Collected data entries:
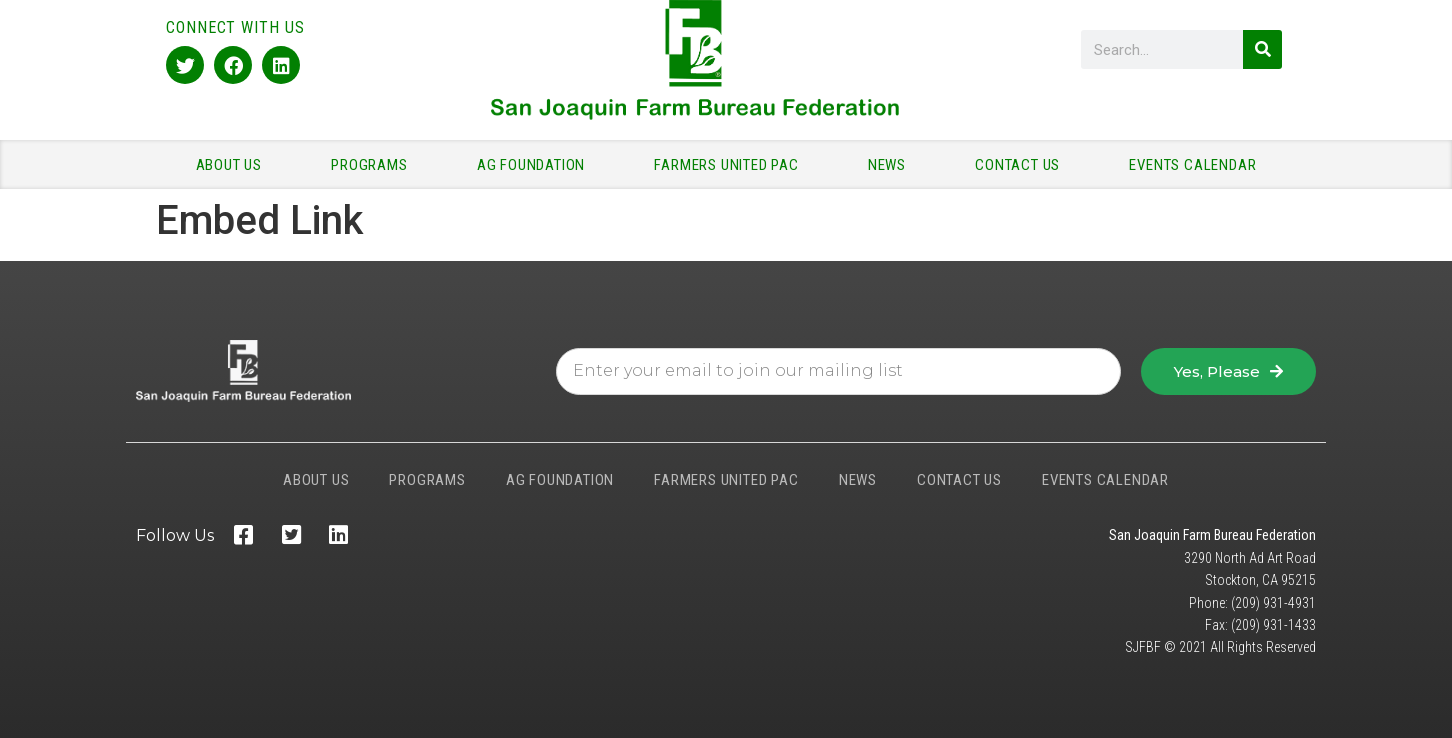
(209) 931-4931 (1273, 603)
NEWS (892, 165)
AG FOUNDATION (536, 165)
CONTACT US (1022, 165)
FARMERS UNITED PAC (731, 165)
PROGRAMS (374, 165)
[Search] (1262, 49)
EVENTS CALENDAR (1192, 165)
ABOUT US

...

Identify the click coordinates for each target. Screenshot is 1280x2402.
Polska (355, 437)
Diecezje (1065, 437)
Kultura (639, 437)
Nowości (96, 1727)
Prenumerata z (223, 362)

---

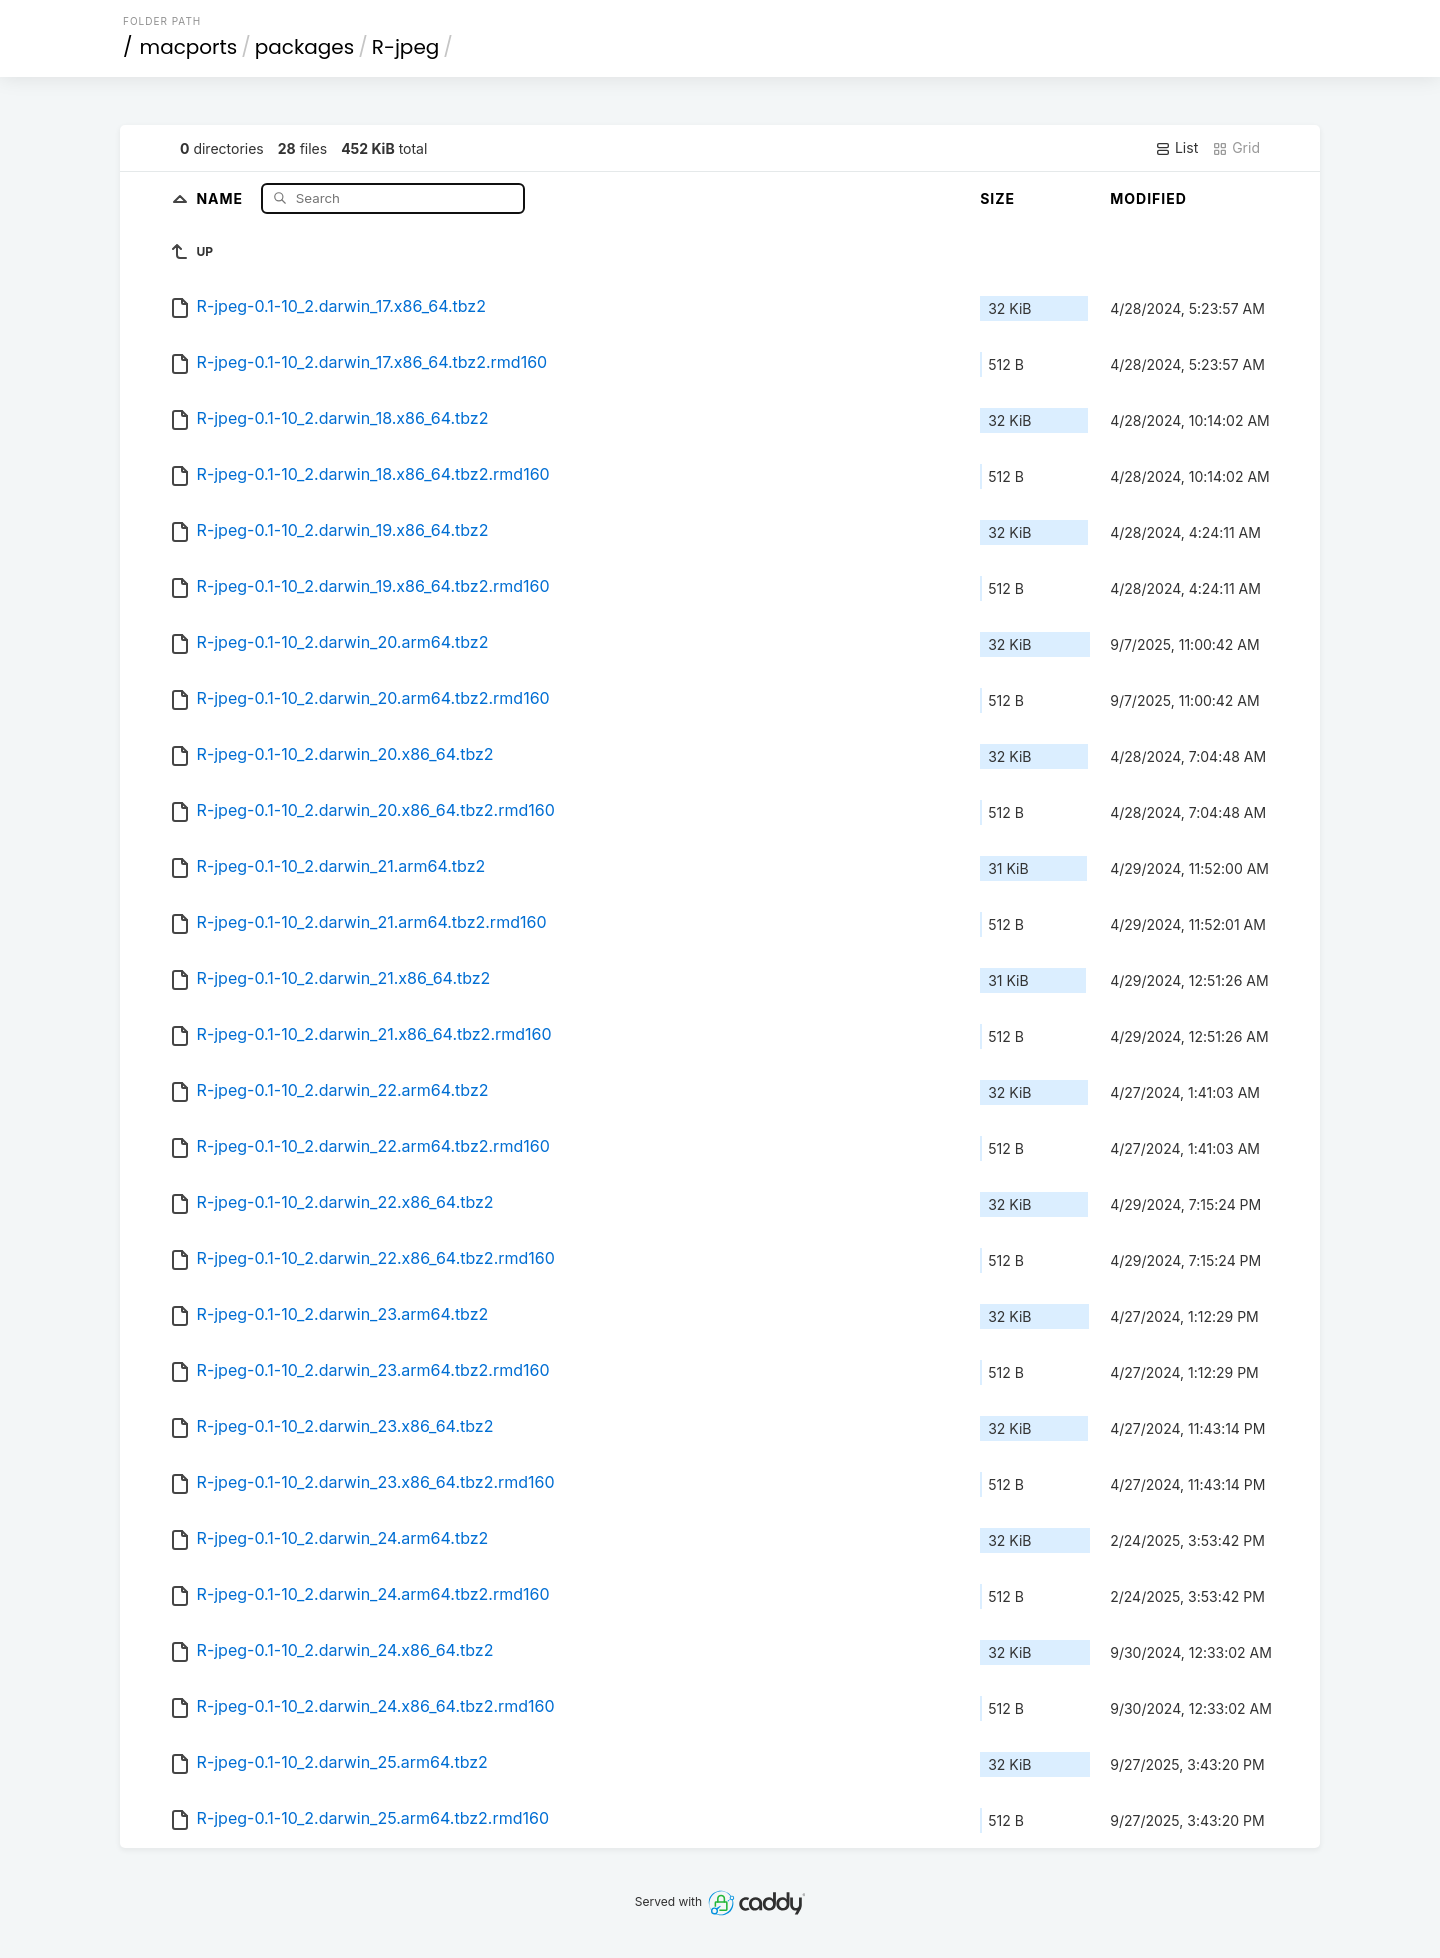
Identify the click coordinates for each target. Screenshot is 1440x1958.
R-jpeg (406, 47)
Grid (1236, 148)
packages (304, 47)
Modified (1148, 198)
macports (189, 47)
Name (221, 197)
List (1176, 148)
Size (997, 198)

- _Exercise directions_:
A single figure is all that is needed: the number of lines above that contain the string "coordinates".

- _Expected answer_:
2